Entries taken from a collection:

================

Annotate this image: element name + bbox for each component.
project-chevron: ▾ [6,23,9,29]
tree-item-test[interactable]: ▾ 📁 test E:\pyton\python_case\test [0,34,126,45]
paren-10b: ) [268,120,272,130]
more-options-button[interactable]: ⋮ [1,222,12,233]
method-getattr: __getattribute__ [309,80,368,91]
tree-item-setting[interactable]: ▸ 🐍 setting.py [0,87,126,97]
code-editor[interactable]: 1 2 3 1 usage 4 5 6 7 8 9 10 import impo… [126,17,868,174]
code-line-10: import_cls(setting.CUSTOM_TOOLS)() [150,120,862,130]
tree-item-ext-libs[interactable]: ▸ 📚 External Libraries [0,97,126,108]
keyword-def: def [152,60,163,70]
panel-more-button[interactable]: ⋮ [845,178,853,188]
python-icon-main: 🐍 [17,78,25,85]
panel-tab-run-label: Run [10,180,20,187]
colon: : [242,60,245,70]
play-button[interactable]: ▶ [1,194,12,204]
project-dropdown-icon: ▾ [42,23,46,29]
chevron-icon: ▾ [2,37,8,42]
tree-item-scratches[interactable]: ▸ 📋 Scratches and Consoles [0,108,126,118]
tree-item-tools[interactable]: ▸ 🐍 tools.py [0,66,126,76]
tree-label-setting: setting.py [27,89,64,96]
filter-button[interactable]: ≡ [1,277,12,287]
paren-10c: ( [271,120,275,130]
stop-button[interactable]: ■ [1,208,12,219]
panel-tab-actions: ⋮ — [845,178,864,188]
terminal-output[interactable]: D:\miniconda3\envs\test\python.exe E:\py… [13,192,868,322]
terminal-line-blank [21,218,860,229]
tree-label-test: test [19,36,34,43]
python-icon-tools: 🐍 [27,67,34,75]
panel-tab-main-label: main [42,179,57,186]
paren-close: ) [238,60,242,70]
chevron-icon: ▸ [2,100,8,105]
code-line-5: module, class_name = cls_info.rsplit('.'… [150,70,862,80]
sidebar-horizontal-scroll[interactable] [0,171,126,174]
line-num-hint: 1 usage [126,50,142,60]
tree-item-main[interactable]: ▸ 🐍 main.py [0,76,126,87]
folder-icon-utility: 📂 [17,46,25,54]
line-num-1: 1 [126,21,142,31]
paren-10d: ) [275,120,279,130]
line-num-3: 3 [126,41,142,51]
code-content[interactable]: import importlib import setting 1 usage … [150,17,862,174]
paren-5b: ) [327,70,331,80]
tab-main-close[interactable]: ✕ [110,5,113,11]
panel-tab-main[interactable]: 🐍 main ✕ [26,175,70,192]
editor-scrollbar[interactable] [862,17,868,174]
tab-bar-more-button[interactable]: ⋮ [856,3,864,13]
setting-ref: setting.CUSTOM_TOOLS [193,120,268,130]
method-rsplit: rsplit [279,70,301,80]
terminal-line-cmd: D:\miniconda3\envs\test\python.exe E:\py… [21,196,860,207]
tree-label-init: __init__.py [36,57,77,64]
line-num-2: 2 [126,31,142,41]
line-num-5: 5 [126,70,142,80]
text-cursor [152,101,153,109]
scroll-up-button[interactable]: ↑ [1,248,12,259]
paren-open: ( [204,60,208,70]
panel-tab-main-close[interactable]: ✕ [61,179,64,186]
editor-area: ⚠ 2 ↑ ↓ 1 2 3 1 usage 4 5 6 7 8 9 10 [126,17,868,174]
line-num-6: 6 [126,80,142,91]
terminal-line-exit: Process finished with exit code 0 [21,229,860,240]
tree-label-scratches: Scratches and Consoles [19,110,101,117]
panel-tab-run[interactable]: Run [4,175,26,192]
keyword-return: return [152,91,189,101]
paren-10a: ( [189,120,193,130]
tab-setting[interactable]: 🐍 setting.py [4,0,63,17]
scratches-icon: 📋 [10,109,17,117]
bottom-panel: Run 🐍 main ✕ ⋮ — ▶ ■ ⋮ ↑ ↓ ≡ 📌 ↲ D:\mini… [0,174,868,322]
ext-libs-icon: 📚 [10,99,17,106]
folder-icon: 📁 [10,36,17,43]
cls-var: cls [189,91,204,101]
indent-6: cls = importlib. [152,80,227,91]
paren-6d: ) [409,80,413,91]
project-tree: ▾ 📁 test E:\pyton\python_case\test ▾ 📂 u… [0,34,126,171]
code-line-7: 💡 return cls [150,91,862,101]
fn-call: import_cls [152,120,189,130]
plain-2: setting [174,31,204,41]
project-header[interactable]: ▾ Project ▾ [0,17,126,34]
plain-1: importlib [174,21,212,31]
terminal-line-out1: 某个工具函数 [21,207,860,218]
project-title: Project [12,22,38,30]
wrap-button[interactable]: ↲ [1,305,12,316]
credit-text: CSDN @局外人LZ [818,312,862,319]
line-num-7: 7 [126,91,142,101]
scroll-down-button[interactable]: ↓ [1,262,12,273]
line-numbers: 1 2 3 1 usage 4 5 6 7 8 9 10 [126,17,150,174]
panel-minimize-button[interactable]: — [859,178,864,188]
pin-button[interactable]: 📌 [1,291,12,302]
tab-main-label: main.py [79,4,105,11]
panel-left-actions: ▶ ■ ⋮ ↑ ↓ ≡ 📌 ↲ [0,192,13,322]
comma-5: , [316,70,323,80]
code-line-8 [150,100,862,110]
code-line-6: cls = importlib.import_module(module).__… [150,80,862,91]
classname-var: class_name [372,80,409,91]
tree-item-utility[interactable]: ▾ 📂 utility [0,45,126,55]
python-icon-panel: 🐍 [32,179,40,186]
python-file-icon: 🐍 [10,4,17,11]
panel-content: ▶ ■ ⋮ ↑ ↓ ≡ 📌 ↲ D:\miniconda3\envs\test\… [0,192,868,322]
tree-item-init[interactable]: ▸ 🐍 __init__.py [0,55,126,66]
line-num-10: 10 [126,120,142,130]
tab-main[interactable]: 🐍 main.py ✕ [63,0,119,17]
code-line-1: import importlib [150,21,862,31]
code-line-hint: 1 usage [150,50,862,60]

================

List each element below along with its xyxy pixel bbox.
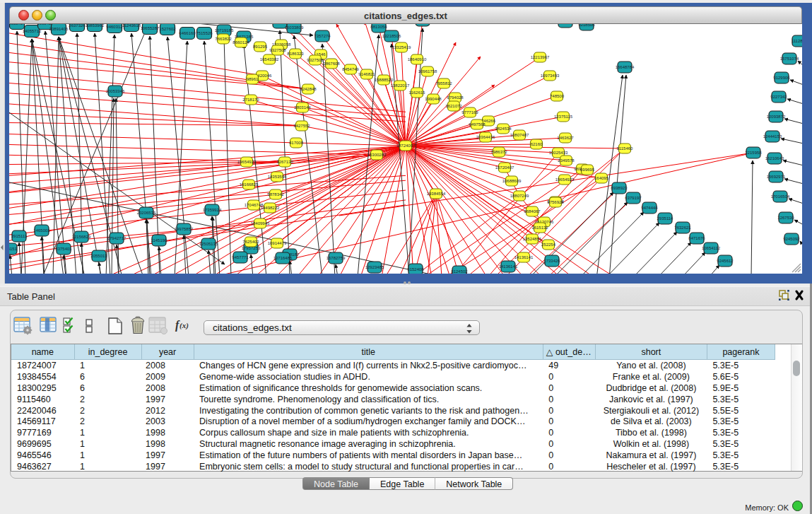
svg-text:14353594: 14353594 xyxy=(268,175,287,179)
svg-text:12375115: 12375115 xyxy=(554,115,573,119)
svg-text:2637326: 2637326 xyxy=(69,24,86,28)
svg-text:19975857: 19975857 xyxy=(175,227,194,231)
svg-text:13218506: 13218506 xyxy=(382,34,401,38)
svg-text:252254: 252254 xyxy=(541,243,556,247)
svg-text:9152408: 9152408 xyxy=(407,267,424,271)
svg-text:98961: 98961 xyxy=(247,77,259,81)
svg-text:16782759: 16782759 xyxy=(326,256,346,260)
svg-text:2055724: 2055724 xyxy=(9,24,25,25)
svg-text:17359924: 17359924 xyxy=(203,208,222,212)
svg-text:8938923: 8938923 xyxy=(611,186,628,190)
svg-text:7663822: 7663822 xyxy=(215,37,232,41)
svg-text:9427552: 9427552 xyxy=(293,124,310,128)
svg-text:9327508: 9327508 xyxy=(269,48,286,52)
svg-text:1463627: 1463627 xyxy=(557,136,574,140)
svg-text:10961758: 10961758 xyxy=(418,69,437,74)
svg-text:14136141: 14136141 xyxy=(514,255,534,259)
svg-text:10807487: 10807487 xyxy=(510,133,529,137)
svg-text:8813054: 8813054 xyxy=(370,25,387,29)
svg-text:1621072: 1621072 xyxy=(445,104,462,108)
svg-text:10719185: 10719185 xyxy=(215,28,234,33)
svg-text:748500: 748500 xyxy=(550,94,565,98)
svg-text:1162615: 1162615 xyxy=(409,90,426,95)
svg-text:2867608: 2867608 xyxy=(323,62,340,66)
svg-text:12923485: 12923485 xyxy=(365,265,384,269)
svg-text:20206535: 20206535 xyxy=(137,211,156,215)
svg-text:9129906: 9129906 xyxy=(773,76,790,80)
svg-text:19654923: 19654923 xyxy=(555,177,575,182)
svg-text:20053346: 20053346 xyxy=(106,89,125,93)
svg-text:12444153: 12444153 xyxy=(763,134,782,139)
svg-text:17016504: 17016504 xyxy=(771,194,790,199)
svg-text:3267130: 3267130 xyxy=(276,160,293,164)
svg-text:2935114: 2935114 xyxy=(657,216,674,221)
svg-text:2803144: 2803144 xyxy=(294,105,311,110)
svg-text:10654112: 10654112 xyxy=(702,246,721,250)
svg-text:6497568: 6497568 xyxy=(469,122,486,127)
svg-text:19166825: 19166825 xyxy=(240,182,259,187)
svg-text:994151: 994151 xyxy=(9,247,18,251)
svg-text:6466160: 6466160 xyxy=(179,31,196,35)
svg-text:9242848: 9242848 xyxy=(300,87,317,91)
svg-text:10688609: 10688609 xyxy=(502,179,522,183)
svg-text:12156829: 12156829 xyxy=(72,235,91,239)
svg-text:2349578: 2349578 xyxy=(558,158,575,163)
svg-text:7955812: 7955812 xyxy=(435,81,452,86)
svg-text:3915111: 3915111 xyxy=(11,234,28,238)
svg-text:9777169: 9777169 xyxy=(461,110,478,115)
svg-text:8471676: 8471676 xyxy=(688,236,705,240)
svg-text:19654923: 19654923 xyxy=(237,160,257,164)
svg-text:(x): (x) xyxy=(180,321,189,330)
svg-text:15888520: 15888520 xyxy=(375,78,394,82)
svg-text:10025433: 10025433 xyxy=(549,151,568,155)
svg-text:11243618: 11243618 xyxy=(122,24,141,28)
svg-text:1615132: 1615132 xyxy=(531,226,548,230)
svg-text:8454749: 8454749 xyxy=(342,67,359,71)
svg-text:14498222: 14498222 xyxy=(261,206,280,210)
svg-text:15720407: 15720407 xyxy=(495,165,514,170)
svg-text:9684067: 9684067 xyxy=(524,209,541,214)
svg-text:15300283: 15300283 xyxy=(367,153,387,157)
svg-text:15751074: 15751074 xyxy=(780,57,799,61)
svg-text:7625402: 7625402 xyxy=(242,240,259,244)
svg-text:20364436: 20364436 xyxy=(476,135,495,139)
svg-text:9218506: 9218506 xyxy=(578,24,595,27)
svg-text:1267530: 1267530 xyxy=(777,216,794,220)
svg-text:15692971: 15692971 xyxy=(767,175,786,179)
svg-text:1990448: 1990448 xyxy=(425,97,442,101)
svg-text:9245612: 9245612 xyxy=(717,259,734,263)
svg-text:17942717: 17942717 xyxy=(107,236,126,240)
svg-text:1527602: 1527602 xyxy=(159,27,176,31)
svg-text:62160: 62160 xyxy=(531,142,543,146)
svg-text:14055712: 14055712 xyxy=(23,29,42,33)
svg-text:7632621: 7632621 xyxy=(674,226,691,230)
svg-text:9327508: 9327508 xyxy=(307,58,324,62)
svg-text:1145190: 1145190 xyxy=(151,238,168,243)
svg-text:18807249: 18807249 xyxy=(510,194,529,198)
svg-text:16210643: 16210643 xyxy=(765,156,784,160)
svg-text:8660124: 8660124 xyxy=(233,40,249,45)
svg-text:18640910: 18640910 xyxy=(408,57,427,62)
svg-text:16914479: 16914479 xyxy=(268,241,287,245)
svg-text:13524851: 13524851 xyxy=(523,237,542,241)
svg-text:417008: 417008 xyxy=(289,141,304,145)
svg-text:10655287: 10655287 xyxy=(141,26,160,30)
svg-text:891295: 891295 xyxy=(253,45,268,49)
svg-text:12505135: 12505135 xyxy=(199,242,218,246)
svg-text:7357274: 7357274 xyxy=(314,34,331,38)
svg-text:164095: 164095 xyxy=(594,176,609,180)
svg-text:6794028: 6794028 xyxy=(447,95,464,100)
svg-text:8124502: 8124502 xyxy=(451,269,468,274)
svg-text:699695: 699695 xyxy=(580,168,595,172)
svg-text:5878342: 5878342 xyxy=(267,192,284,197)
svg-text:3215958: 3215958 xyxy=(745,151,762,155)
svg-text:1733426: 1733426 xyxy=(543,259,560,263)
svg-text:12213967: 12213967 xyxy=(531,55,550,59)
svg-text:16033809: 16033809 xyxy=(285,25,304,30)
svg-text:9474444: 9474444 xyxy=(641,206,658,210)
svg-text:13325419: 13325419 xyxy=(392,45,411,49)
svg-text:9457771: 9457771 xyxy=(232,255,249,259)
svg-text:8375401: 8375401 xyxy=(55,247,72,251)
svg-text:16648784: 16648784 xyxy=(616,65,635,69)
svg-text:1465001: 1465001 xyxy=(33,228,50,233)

================

Assignment:
With the string "utility" as the key, filter the data above and show the lines that match.

Exercise solution:
folder-icon-utility: 📂 [17,46,25,54]
tree-item-utility[interactable]: ▾ 📂 utility [0,45,126,55]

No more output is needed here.